Thermodynamic Relations in Correlated Systems
Shinji Watanabe, Masatoshi Imada

TL;DR
This paper derives and confirms thermodynamic relations for metal-insulator transitions in correlated systems, providing constraints on phase boundary shapes and critical properties across various models and dimensions.
Contribution
It generalizes thermodynamic relations for metal-insulator transitions, applicable across dimensions and phases, and confirms their validity in Hubbard and extended models.
Findings
Relations relate thermodynamic quantities to phase boundary slopes.
At continuous Mott transition, diverging charge compressibility implies diverging doublon susceptibility.

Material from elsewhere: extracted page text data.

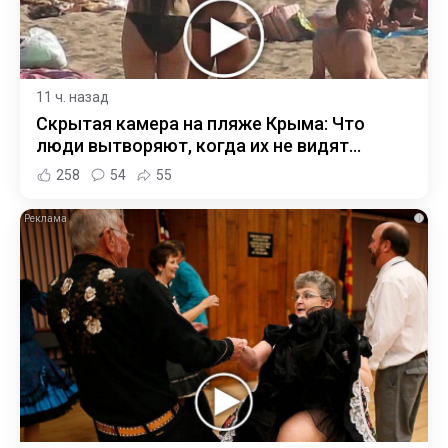
11 ч. назад
Скрытая камера на пляже Крыма: Что
люди вытворяют, когда их не видят...
258
54
55
i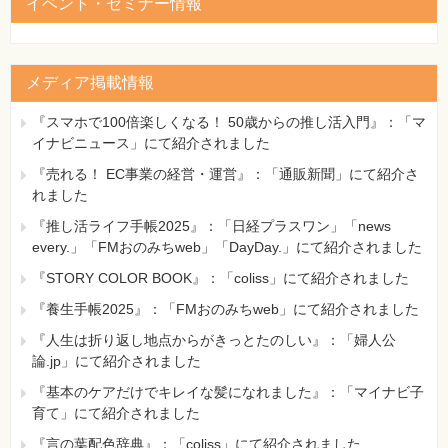
イベント・セミナー情報
132日付や数値を操作する関数とは
133日付や数値を操作する関数を入力するには
134日付から「年」を求めるには
135日付から「月」を求めるには
メディア掲載情報
136日付から「日」を求めるには
137現在の日付や時刻を求めるには
『スマホで100倍楽しくなる！ 50歳からの推し活入門』：「マ
138時刻を分解するには
イナビニュース」にて紹介されました
139日付から「四半期」を求めるには
140日付から「週」を取り出すには
『売れる！ EC事業の経営・運営』：「通販新聞」にて紹介さ
141「1カ月前」の日付を計算するには
れました
142生年月日から年齢を計算するには
『推し活ライフ手帳2025』：「日経プラスワン」「news
143日付から月末日を計算するには
every.」「FMおのみちweb」「DayDay.」にて紹介されました
144今月末を求めるには
1458桁の数字を日付に変換するには
『STORY COLOR BOOK』：「coliss」にて紹介されました
146数値や日付の書式を変更して表示するには
『養生手帳2025』：「FMおのみちweb」にて紹介されました
147数値を四捨五入するには
『人生は折り返し地点からがきっとたのしい』：「婦人公
148指定した桁数で四捨五入するには
論.jp」にて紹介されました
149切り捨てや切り上げをするには
150未入力のフィールドに計算結果を表示するには
『基本のケアだけでキレイな髪になれました』：「マイナビ子
151Null値と「""」を区別するには
育て」にて紹介されました
152未入力のフィールドに値を表示するには
『言の葉配色辞典』：「coliss」にて紹介されました
153平均値以上のレコードを取り出すには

First-order phase boundary becomes parallel to temperature axis at zero temperature.
Abstract
Several useful thermodynamic relations are derived for metal-insulator transitions, as generalizations of the Clausius-Clapeyron and Eherenfest theorems. These relations hold in any spatial dimensions and at any temperatures. First, they relate several thermodynamic quantities to the slope of the metal-insulator phase boundary drawn in the plane of the chemical potential and the Coulomb interaction in the phase diagram of the Hubbard model. The relations impose constraints on the critical properties of the Mott transition. These thermodynamic relations are indeed confirmed to be satisfied in the cases of the one- and two-dimensional Hubbard models. One of these relations yields that at the continuous Mott transition with a diverging charge compressibility, the doublon susceptibility also diverges. The constraints on the shapes of the phase boundary containing a first-order…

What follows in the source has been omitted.